外国の法律で作った会社が日本で初年度に消費税の還付を受ける場合に注意することがあります。
通常、日本の新設会社が不動産などを買って消費税の還付を受けれるかどうかは、その会社の資本金が1000万円以上であるかどうかで異なります。
資本金が1000万円以上であれば初年度から自動的に納税義務者となるので、特に手続きは必要ありません。あとは、買った不動産が居住用でなく、事務所などの事業用に賃貸をする予定であれば普通に還付の対象となります。
他方、資本金が1000万円に満たない場合は、何もしないと既定では免税です。免税と言うのは消費税の申告をして消費税を払う必要がないという事ですが、逆をいうと還付を受けたくても申告自体を受け付けてもらえないという事でもあります。
消費税の還付を受けるためには、「課税事業者」になることをあえて選択する必要があります。そのためには届出を提出する必要があるのですが、これを「課税事業者選択届出書」と言います。これを最初の設立の年度の最終日までに提出しないと、初年度も2年目も免税事業者になってしまいます。
次に、3年目以降は2年前の売上が、1000万円を超えているかどうかで判定します。つまり3年目は初年度の、4年目は2年目の課税売上高が1000万円を超えているかで決まります。
外国会社の場合も、基本は同じです。
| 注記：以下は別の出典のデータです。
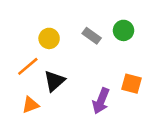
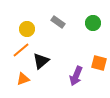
gray rectangle: (92, 36) -> (58, 22), moved
yellow circle: (49, 38) -> (27, 29), moved

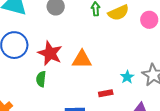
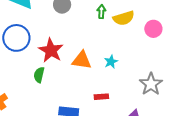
cyan star: (127, 77) -> (111, 62), moved

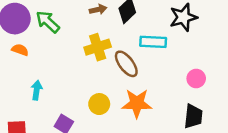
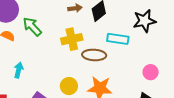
green arrow: (48, 22) -> (32, 27), moved
brown ellipse: (126, 64) -> (94, 55), turned -55

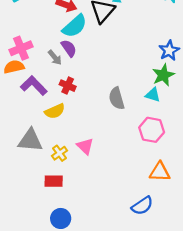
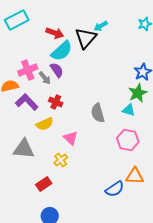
pink cross: (21, 48) -> (28, 70), moved
pink triangle: (85, 146) -> (71, 138), moved
yellow cross: (59, 153) -> (61, 160), moved
red rectangle: (54, 181) -> (44, 184), turned -35
blue semicircle: (142, 206) -> (115, 189), moved

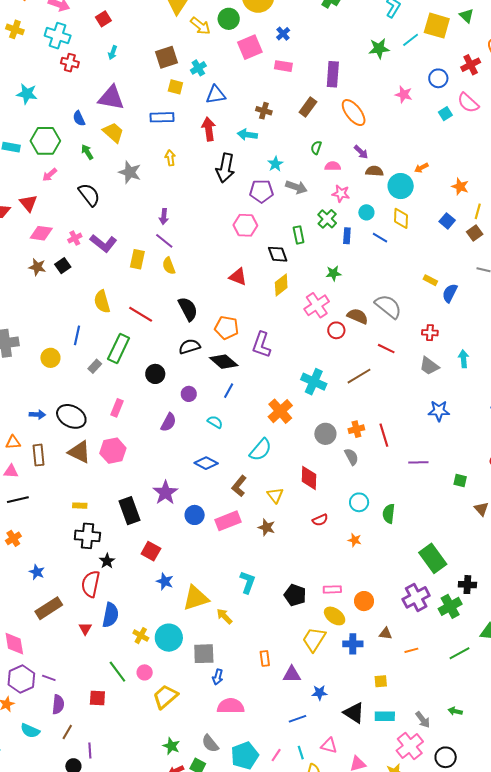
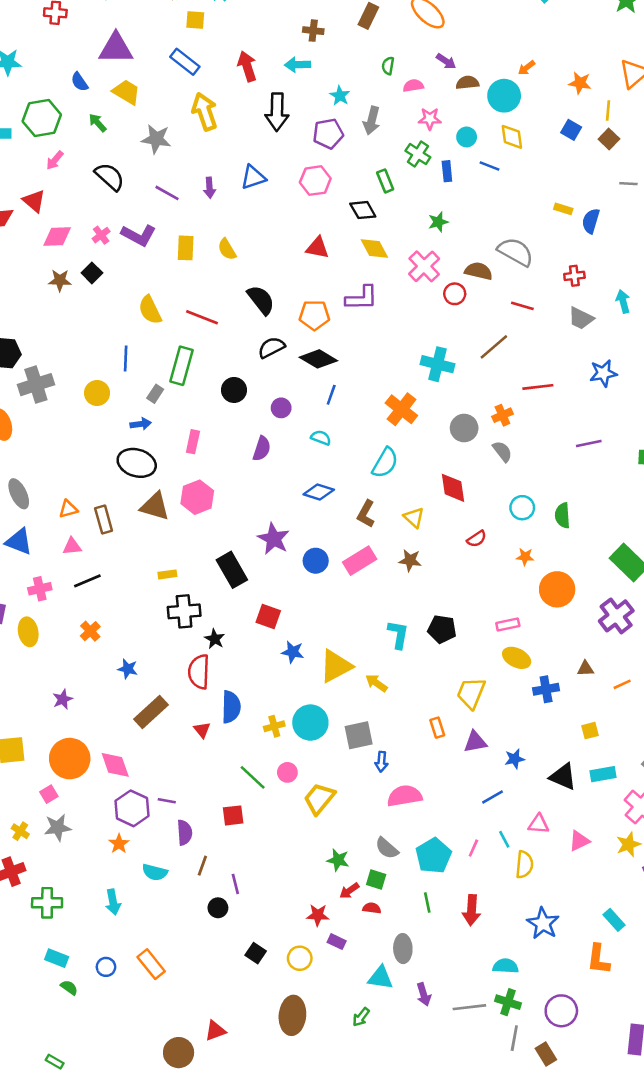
blue triangle: (216, 95) -> (253, 177), moved
blue rectangle: (162, 117) -> (185, 62), turned 50
yellow arrow: (170, 158) -> (205, 112), size x1.8
gray arrow: (296, 187) -> (372, 121), turned 95
purple line: (164, 241) -> (167, 193), moved
yellow diamond: (281, 285) -> (374, 248), turned -70
purple L-shape: (262, 345) -> (362, 298), moved, turned -100
blue arrow: (37, 415) -> (141, 424), moved
red line: (384, 435) -> (538, 387), moved, turned -70
black pentagon: (295, 595) -> (442, 629), moved
orange circle: (364, 601) -> (557, 589), moved, size x1.4
yellow cross: (141, 636) -> (274, 726), turned -35
yellow trapezoid: (314, 639) -> (471, 693), moved

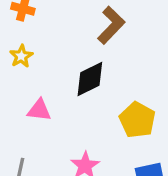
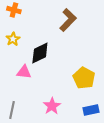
black diamond: (90, 79) -> (40, 53), moved

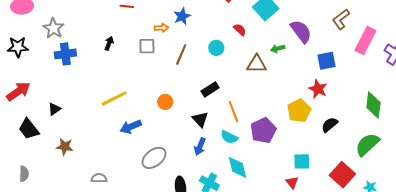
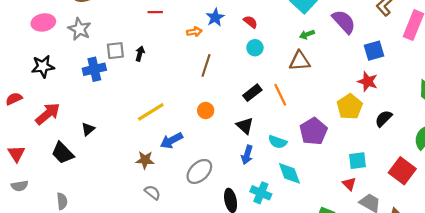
gray star: (53, 28) -> (80, 29), moved
red semicircle: (240, 30) -> (250, 22), moved
gray square: (147, 46) -> (115, 51), moved
green arrow: (278, 49) -> (307, 34), moved
brown line: (181, 55) -> (206, 65), moved
orange line: (233, 112) -> (280, 95), moved
brown star: (65, 147) -> (145, 160), moved
gray semicircle: (99, 178) -> (152, 192), moved, turned 42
そうすると最初の2年は資本金で判定し、3年目からは会社が課税事業者になるか免税事業者になるかは、2年前の課税売上(基準年度の課税売上)が1000万円を超えているかどうかで判定するのが原則です。
しかし、外国法人が日本で支店を設立する場合には、既に本国で設立してから何年か経過していることが多いと思います。そうすると、日本における売り上げは無かったのが普通ですので、例え資本金の大きな会社でも通常は免税事業者になります。したがって、不動産を買っても課税事業者になれないので消費税の還付を受けられないとも思われますが、実は特別な規定があり大丈夫です。
外国会社は日本支店を設立した時に課税事業者を選択すれば、その年から課税事業者になれるのです。この課税事業者の選択届は、その外国法人の本店における会計期間の末日までに出せばいいことになっています。